### [Task goal]
Please repeat the data below exactly, with the pictures removed.

### [Information provided]
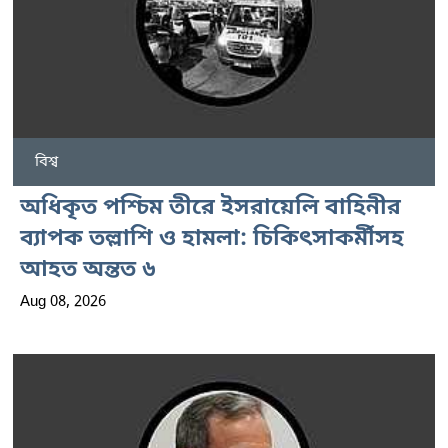
বিশ্ব
অধিকৃত পশ্চিম তীরে ইসরায়েলি বাহিনীর
ব্যাপক তল্লাশি ও হামলা: চিকিৎসাকর্মীসহ
আহত অন্তত ৬
Aug 08, 2026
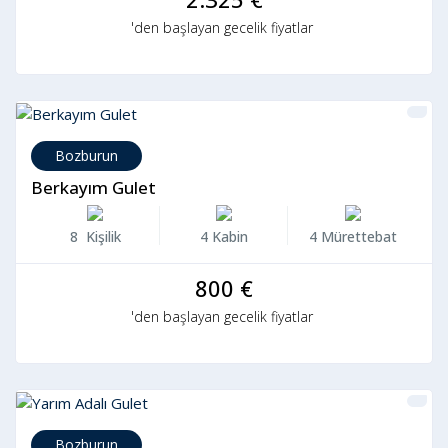
'den başlayan gecelik fiyatlar
Bozburun
Berkayım Gulet
8 Kişilik
4 Kabin
4 Mürettebat
800 €
'den başlayan gecelik fiyatlar
Bozburun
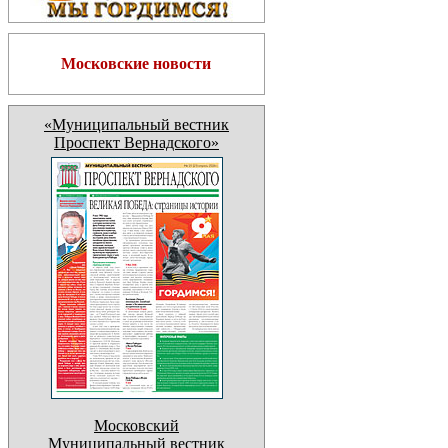
Московские новости
«Муниципальный вестник
Проспект Вернадского»
Московский
Муниципальный вестник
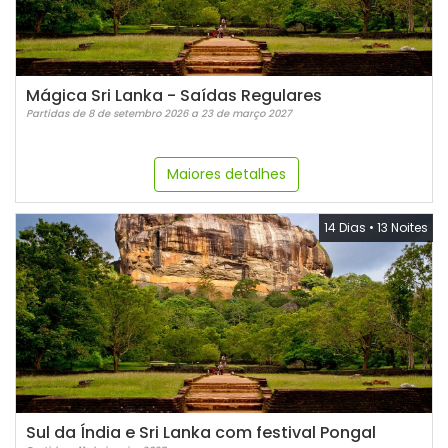
Mágica Sri Lanka - Saídas Regulares
Partidas de 8 de setembro 2026 a 23 de março 2027
Maiores detalhes
14 Dias
•
13 Noites
Sul da Índia e Sri Lanka com festival Pongal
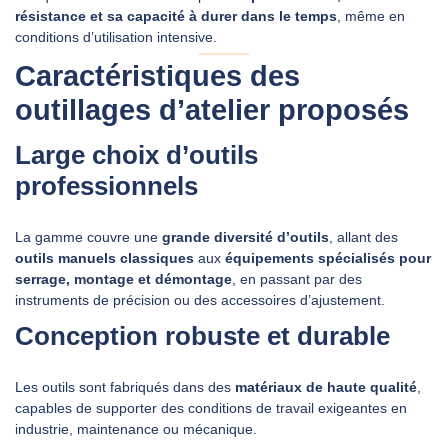
résistance et sa capacité à durer dans le temps
, même en
conditions d’utilisation intensive.
Caractéristiques des
outillages d’atelier proposés
Large choix d’outils
professionnels
La gamme couvre une
grande diversité d’outils
, allant des
outils manuels classiques
aux
équipements spécialisés pour
serrage, montage et démontage
, en passant par des
instruments de précision ou des accessoires d’ajustement.
Conception robuste et durable
Les outils sont fabriqués dans des
matériaux de haute qualité
,
capables de supporter des conditions de travail exigeantes en
industrie, maintenance ou mécanique.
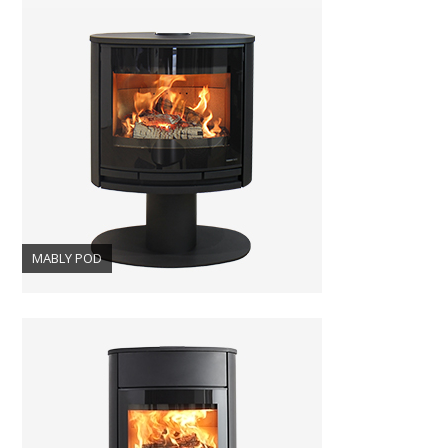
MABLY POD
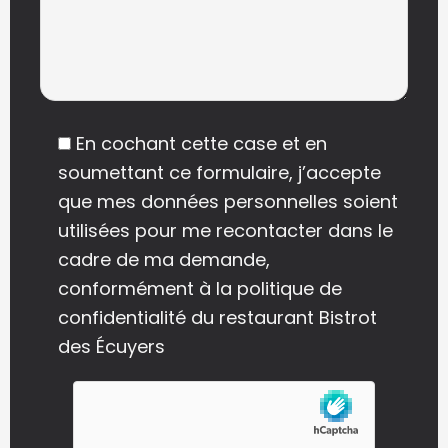
En cochant cette case et en
soumettant ce formulaire, j’accepte
que mes données personnelles soient
utilisées pour me recontacter dans le
cadre de ma demande,
conformément à la politique de
confidentialité du restaurant Bistrot
des Écuyers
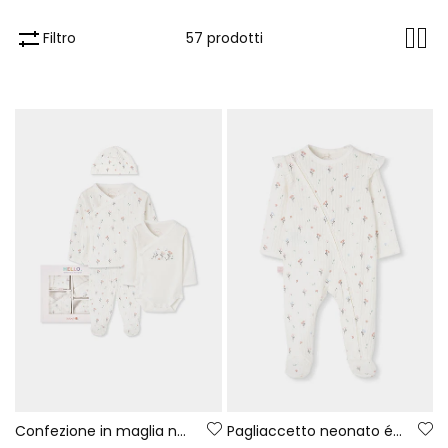
Filtro
57 prodotti
Confezione in maglia neonata bianca stampa fiori
Pagliaccetto neonato écru stampato fiori con volant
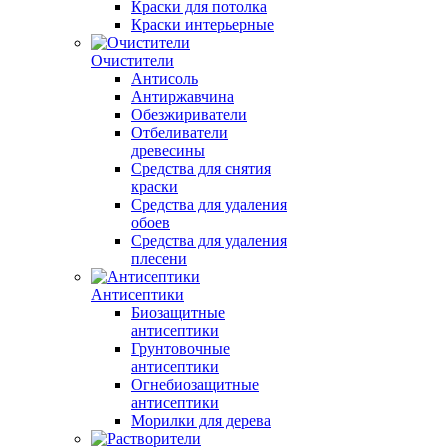
Краски для потолка
Краски интерьерные
Очистители
Антисоль
Антиржавчина
Обезжириватели
Отбеливатели
древесины
Средства для снятия
краски
Средства для удаления
обоев
Средства для удаления
плесени
Антисептики
Биозащитные
антисептики
Грунтовочные
антисептики
Огнебиозащитные
антисептики
Морилки для дерева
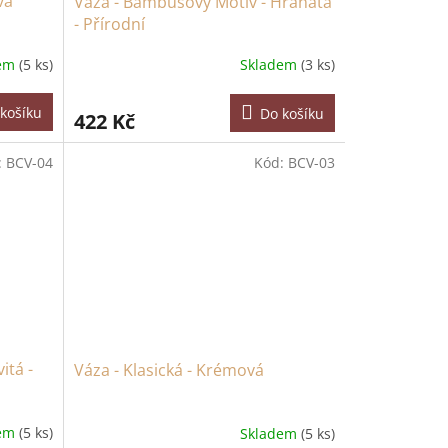
vá
Váza - Bambusový Motiv - Hranatá
- Přírodní
dem
(5 ks)
Skladem
(3 ks)
košíku
Do košíku
422 Kč
:
BCV-04
Kód:
BCV-03
itá -
Váza - Klasická - Krémová
dem
(5 ks)
Skladem
(5 ks)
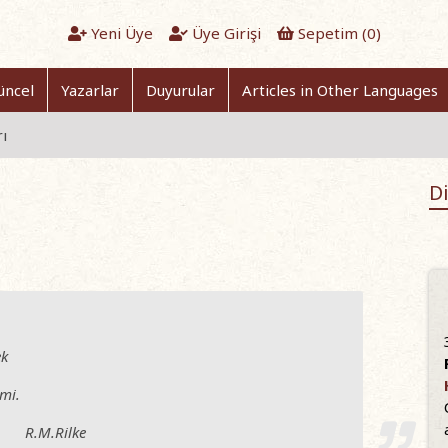
Yeni Üye
Üye Girişi
Sepetim (
0
)
üncel
Yazarlar
Duyurular
Articles in Other Languages
ı
Di
ek
mi.
lke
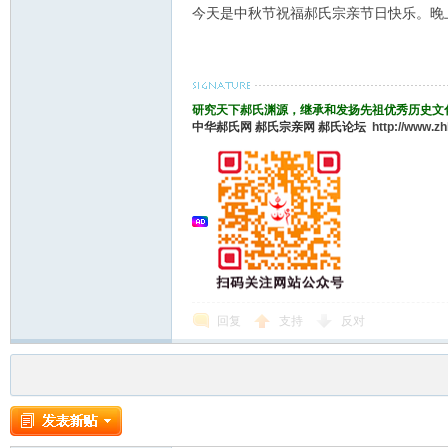
今天是中秋节祝福郝氏宗亲节日快乐。晚
研究天下郝氏渊源，继承和发扬先祖优秀历史文
中华郝氏网
郝氏宗亲网
郝氏论坛
http://www.z
回复
支持
反对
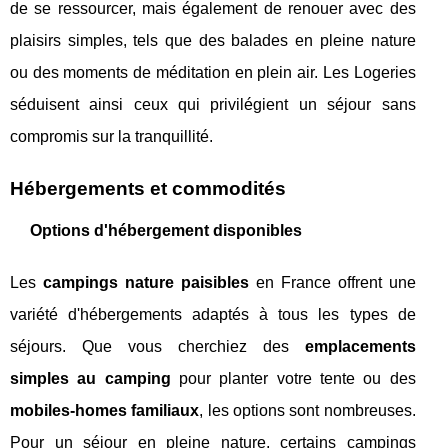
de se ressourcer, mais également de renouer avec des
plaisirs simples, tels que des balades en pleine nature
ou des moments de méditation en plein air. Les Logeries
séduisent ainsi ceux qui privilégient un séjour sans
compromis sur la tranquillité.
Hébergements et commodités
Options d'hébergement disponibles
Les
campings nature paisibles
en France offrent une
variété d'hébergements adaptés à tous les types de
séjours. Que vous cherchiez des
emplacements
simples au camping
pour planter votre tente ou des
mobiles-homes familiaux
, les options sont nombreuses.
Pour un séjour en pleine nature, certains campings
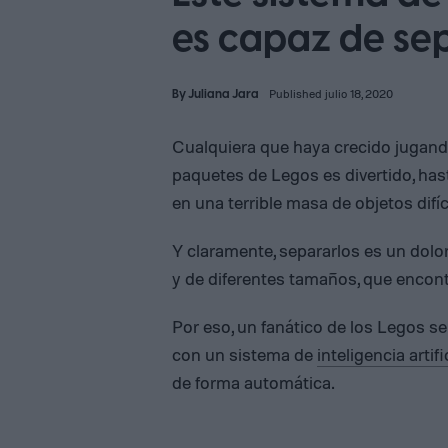
es capaz de se
By
Juliana Jara
Published julio 18, 2020
Cualquiera que haya crecido jugan
paquetes de Legos es divertido, ha
en una terrible masa de objetos difíc
Y claramente, separarlos es un dolo
y de diferentes tamaños, que encont
Por eso, un fanático de los Legos s
con un sistema de
inteligencia artifi
de forma automática.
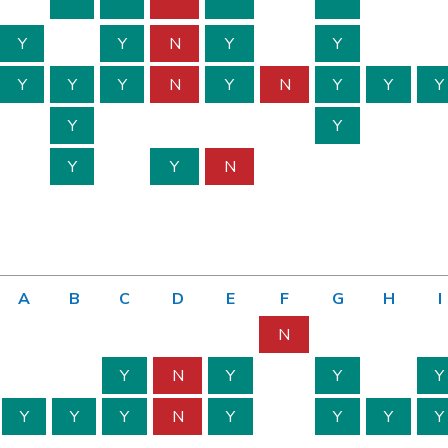
Y
Y
N
Y
Y
Y
Y
Y
N
Y
N
Y
Y
Y
Y
Y
Y
Y
N
A
B
C
D
E
F
G
H
I
N
Y
N
Y
Y
Y
Y
Y
Y
N
Y
Y
Y
Y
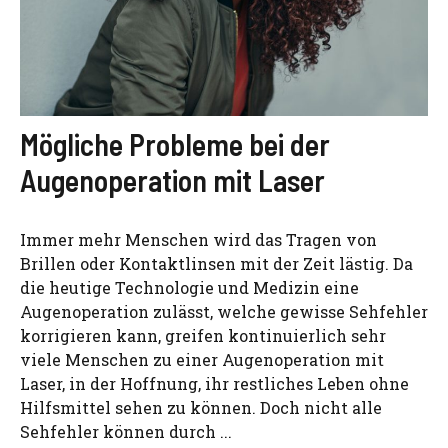
Mögliche Probleme bei der
Augenoperation mit Laser
Immer mehr Menschen wird das Tragen von
Brillen oder Kontaktlinsen mit der Zeit lästig. Da
die heutige Technologie und Medizin eine
Augenoperation zulässt, welche gewisse Sehfehler
korrigieren kann, greifen kontinuierlich sehr
viele Menschen zu einer Augenoperation mit
Laser, in der Hoffnung, ihr restliches Leben ohne
Hilfsmittel sehen zu können. Doch nicht alle
Sehfehler können durch ...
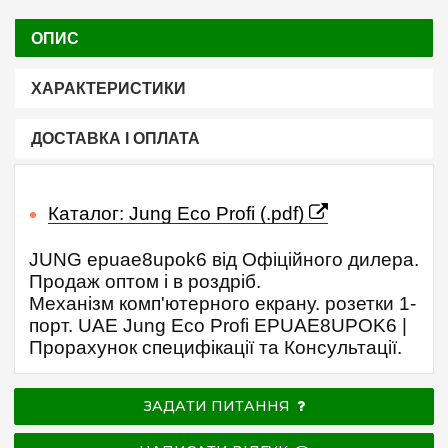
ОПИС
ХАРАКТЕРИСТИКИ
ДОСТАВКА І ОПЛАТА
Каталог: Jung Eco Profi (.pdf)
JUNG epuae8upok6 від Офіційного дилера.
Продаж оптом і в роздріб.
Механізм комп'ютерного екрану. розетки 1-
порт. UAE Jung Eco Profi EPUAE8UPOK6 |
Прорахунок специфікації та Консультації.
ЗАДАТИ ПИТАННЯ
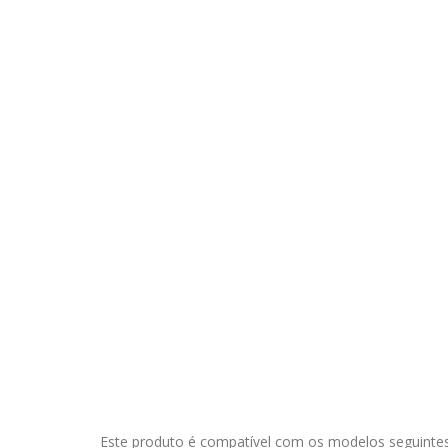
Este produto é compatível com os modelos seguintes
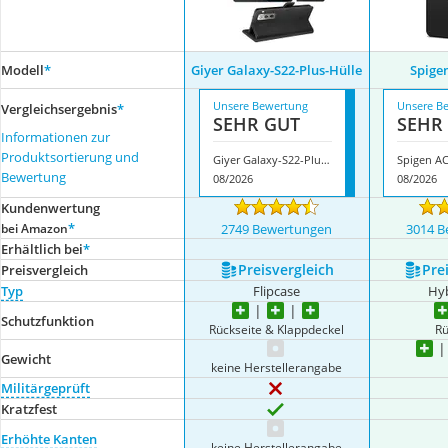
Modell
*
Giyer Galaxy-S22-Plus-Hülle
Spige
Unsere Bewertung
Unsere B
Vergleichsergebnis
*
SEHR GUT
SEHR
Informationen zur
Produktsortierung und
Giyer Galaxy-S22-Plus-Hülle
Spigen A
Bewertung
08/2026
08/2026
Kundenwertung
*
bei Amazon
2749 Bewertungen
3014 B
Erhältlich bei
*
Preis­vergleich
Prei
Preis­vergleich
Typ
Flipcase
Hyb
Schutzfunktion
Rückseite & Klappdeckel
Rü
Gewicht
keine Herstellerangabe
Militärgeprüft
Kratzfest
Erhöhte Kanten
keine Herstellerangabe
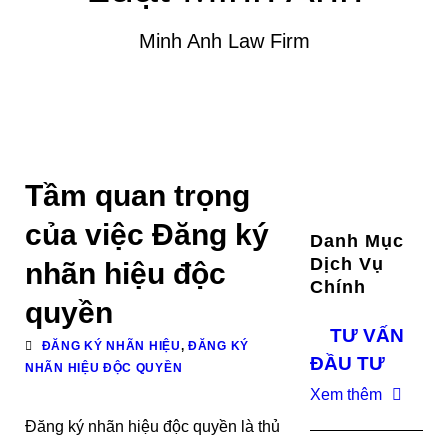
Minh Anh Law Firm
Tầm quan trọng
của việc Đăng ký
Danh Mục
Dịch Vụ
nhãn hiệu độc
Chính
quyền
TƯ VẤN
ĐĂNG KÝ NHÃN HIỆU
,
ĐĂNG KÝ
ĐẦU TƯ
NHÃN HIỆU ĐỘC QUYỀN
Xem thêm
Đăng ký nhãn hiệu độc quyền là thủ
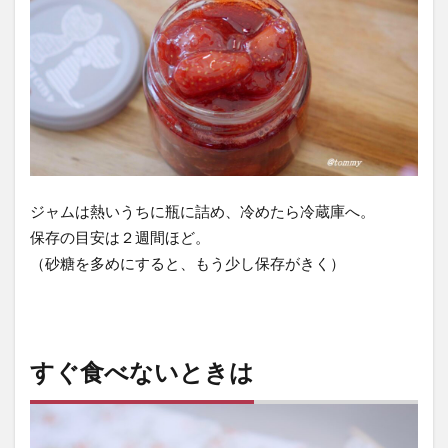
ジャムは熱いうちに瓶に詰め、冷めたら冷蔵庫へ。
保存の目安は２週間ほど。
（砂糖を多めにすると、もう少し保存がきく）
すぐ食べないときは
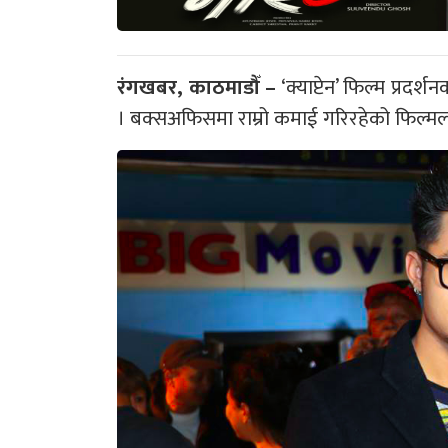
रंगखबर, काठमाडौँ –
‘क्याप्टेन’ फिल्म प्रदर
। बक्सअफिसमा राम्रो कमाई गरिरहेको फिल्मल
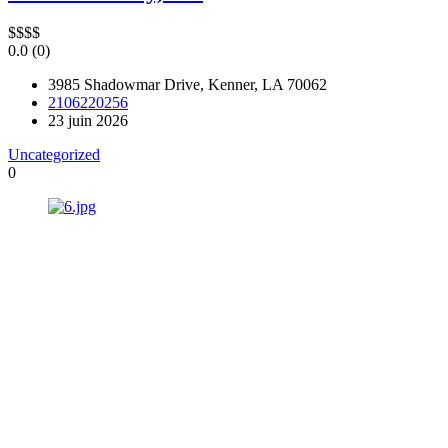
$
$
$
$
0.0
(0)
3985 Shadowmar Drive, Kenner, LA 70062
2106220256
23 juin 2026
Uncategorized
0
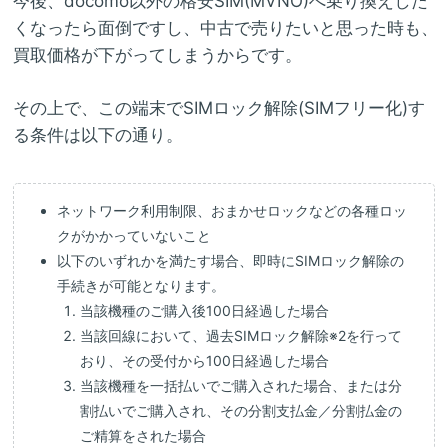
今後、docomo以外の格安SIM(MVNO)へ乗り換えした
くなったら面倒ですし、中古で売りたいと思った時も、
買取価格が下がってしまうからです。
その上で、この端末でSIMロック解除(SIMフリー化)す
る条件は以下の通り。
ネットワーク利用制限、おまかせロックなどの各種ロッ
クがかかっていないこと
以下のいずれかを満たす場合、即時にSIMロック解除の
手続きが可能となります。
当該機種のご購入後100日経過した場合
当該回線において、過去SIMロック解除※2を行って
おり、その受付から100日経過した場合
当該機種を一括払いでご購入された場合、または分
割払いでご購入され、その分割支払金／分割払金の
ご精算をされた場合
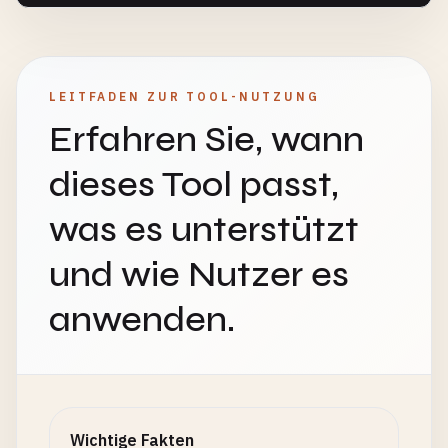
LEITFADEN ZUR TOOL-NUTZUNG
Erfahren Sie, wann
dieses Tool passt,
was es unterstützt
und wie Nutzer es
anwenden.
Wichtige Fakten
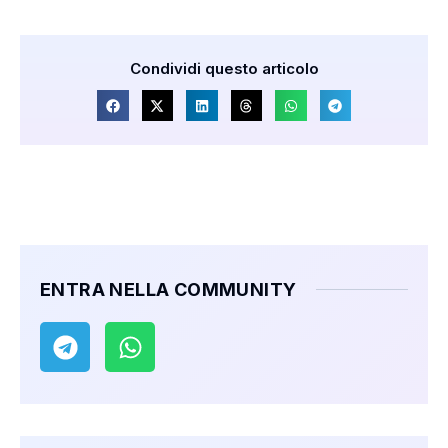
Condividi questo articolo
ENTRA NELLA COMMUNITY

### [Written answer]
বিশ্ব
অধিকৃত পশ্চিম তীরে ইসরায়েলি বাহিনীর
ব্যাপক তল্লাশি ও হামলা: চিকিৎসাকর্মীসহ
আহত অন্তত ৬
Aug 08, 2026
'den başlayan gecelik fiyatlar
Bozburun
Berkayım Gulet
8 Kişilik
4 Kabin
4 Mürettebat
800 €
'den başlayan gecelik fiyatlar
Bozburun
Московские новости
«Муниципальный вестник
Проспект Вернадского»
Московский
Муниципальный вестник
Mágica Sri Lanka - Saídas Regulares
Partidas de 8 de setembro 2026 a 23 de março 2027
Maiores detalhes
14 Dias
•
13 Noites
Sul da Índia e Sri Lanka com festival Pongal
résistance et sa capacité à durer dans le temps
, même en
conditions d’utilisation intensive.
Caractéristiques des
outillages d’atelier proposés
Large choix d’outils
professionnels
La gamme couvre une
grande diversité d’outils
, allant des
outils manuels classiques
aux
équipements spécialisés pour
serrage, montage et démontage
, en passant par des
instruments de précision ou des accessoires d’ajustement.
Conception robuste et durable
Les outils sont fabriqués dans des
matériaux de haute qualité
,
capables de supporter des conditions de travail exigeantes en
industrie, maintenance ou mécanique.
MABLY POD
En cochant cette case et en
soumettant ce formulaire, j’accepte
que mes données personnelles soient
utilisées pour me recontacter dans le
cadre de ma demande,
conformément à la politique de
confidentialité du restaurant Bistrot
des Écuyers
Filtro
57 prodotti
Confezione in maglia neonata bianca stampa fiori
Pagliaccetto neonato écru stampato fiori con volant
Краски для потолка
Краски интерьерные
Очистители
Антисоль
Антиржавчина
Обезжириватели
Отбеливатели
древесины
Средства для снятия
краски
Средства для удаления
обоев
Средства для удаления
плесени
Антисептики
Биозащитные
антисептики
Грунтовочные
антисептики
Огнебиозащитные
антисептики
Морилки для дерева
vá
Váza - Bambusový Motiv - Hranatá
- Přírodní
dem
(5 ks)
Skladem
(3 ks)
košíku
Do košíku
422 Kč
:
BCV-04
Kód:
BCV-03
itá -
Váza - Klasická - Krémová
dem
(5 ks)
Skladem
(5 ks)
Yeni Üye
Üye Girişi
Sepetim (
0
)
üncel
Yazarlar
Duyurular
Articles in Other Languages
ı
Di
ek
mi.
lke
今天是中秋节祝福郝氏宗亲节日快乐。晚
研究天下郝氏渊源，继承和发扬先祖优秀历史文
中华郝氏网
郝氏宗亲网
郝氏论坛
http://www.z
回复
支持
反对
de se ressourcer, mais également de renouer avec des
plaisirs simples, tels que des balades en pleine nature
ou des moments de méditation en plein air. Les Logeries
séduisent ainsi ceux qui privilégient un séjour sans
compromis sur la tranquillité.
Hébergements et commodités
Options d'hébergement disponibles
Les
campings nature paisibles
en France offrent une
variété d'hébergements adaptés à tous les types de
séjours. Que vous cherchiez des
emplacements
simples au camping
pour planter votre tente ou des
mobiles-homes familiaux
, les options sont nombreuses.
Pour un séjour en pleine nature, certains campings
es capaz de se
By
Juliana Jara
Published julio 18, 2020
Cualquiera que haya crecido jugan
paquetes de Legos es divertido, ha
en una terrible masa de objetos difíc
Y claramente, separarlos es un dolo
y de diferentes tamaños, que encont
Por eso, un fanático de los Legos s
con un sistema de
inteligencia artifi
de forma automática.
Y
Y
N
Y
Y
Y
Y
Y
N
Y
N
Y
Y
Y
Y
Y
Y
Y
N
A
B
C
D
E
F
G
H
I
N
Y
N
Y
Y
Y
Y
Y
Y
N
Y
Y
Y
Y
Mögliche Probleme bei der
Augenoperation mit Laser
Immer mehr Menschen wird das Tragen von
Brillen oder Kontaktlinsen mit der Zeit lästig. Da
die heutige Technologie und Medizin eine
Augenoperation zulässt, welche gewisse Sehfehler
korrigieren kann, greifen kontinuierlich sehr
viele Menschen zu einer Augenoperation mit
Laser, in der Hoffnung, ihr restliches Leben ohne
Hilfsmittel sehen zu können. Doch nicht alle
Sehfehler können durch ...
ОПИС
ХАРАКТЕРИСТИКИ
ДОСТАВКА І ОПЛАТА
Каталог: Jung Eco Profi (.pdf)
JUNG epuae8upok6 від Офіційного дилера.
Продаж оптом і в роздріб.
Механізм комп'ютерного екрану. розетки 1-
порт. UAE Jung Eco Profi EPUAE8UPOK6 |
Прорахунок специфікації та Консультації.
ЗАДАТИ ПИТАННЯ
Este produto é compatível com os modelos seguintes
Modell
*
Giyer Galaxy-S22-Plus-Hülle
Spige
Unsere Bewertung
Unsere B
Vergleichsergebnis
*
SEHR GUT
SEHR
Informationen zur
Produktsortierung und
Giyer Galaxy-S22-Plus-Hülle
Spigen A
Bewertung
08/2026
08/2026
Kundenwertung
*
bei Amazon
2749 Bewertungen
3014 B
Erhältlich bei
*
Preis­vergleich
Prei
Preis­vergleich
Typ
Flipcase
Hyb
Schutzfunktion
Rückseite & Klappdeckel
Rü
Gewicht
keine Herstellerangabe
Militärgeprüft
Kratzfest
Erhöhte Kanten
keine Herstellerangabe
Minh Anh Law Firm
Tầm quan trọng
của việc Đăng ký
Danh Mục
Dịch Vụ
nhãn hiệu độc
Chính
quyền
TƯ VẤN
ĐĂNG KÝ NHÃN HIỆU
,
ĐĂNG KÝ
ĐẦU TƯ
NHÃN HIỆU ĐỘC QUYỀN
Xem thêm
Đăng ký nhãn hiệu độc quyền là thủ
ジャムは熱いうちに瓶に詰め、冷めたら冷蔵庫へ。
保存の目安は２週間ほど。
（砂糖を多めにすると、もう少し保存がきく）
すぐ食べないときは
रंगखबर, काठमाडौँ –
‘क्याप्टेन’ फिल्म प्रदर
। बक्सअफिसमा राम्रो कमाई गरिरहेको फिल्मल
$
$
$
$
0.0
(0)
3985 Shadowmar Drive, Kenner, LA 70062
2106220256
23 juin 2026
Uncategorized
0
今後、docomo以外の格安SIM(MVNO)へ乗り換えした
くなったら面倒ですし、中古で売りたいと思った時も、
買取価格が下がってしまうからです。
その上で、この端末でSIMロック解除(SIMフリー化)す
る条件は以下の通り。
ネットワーク利用制限、おまかせロックなどの各種ロッ
クがかかっていないこと
以下のいずれかを満たす場合、即時にSIMロック解除の
手続きが可能となります。
当該機種のご購入後100日経過した場合
当該回線において、過去SIMロック解除※2を行って
おり、その受付から100日経過した場合
当該機種を一括払いでご購入された場合、または分
割払いでご購入され、その分割支払金／分割払金の
ご精算をされた場合
LEITFADEN ZUR TOOL-NUTZUNG
Erfahren Sie, wann
dieses Tool passt,
was es unterstützt
und wie Nutzer es
anwenden.
Wichtige Fakten
Condividi questo articolo
ENTRA NELLA COMMUNITY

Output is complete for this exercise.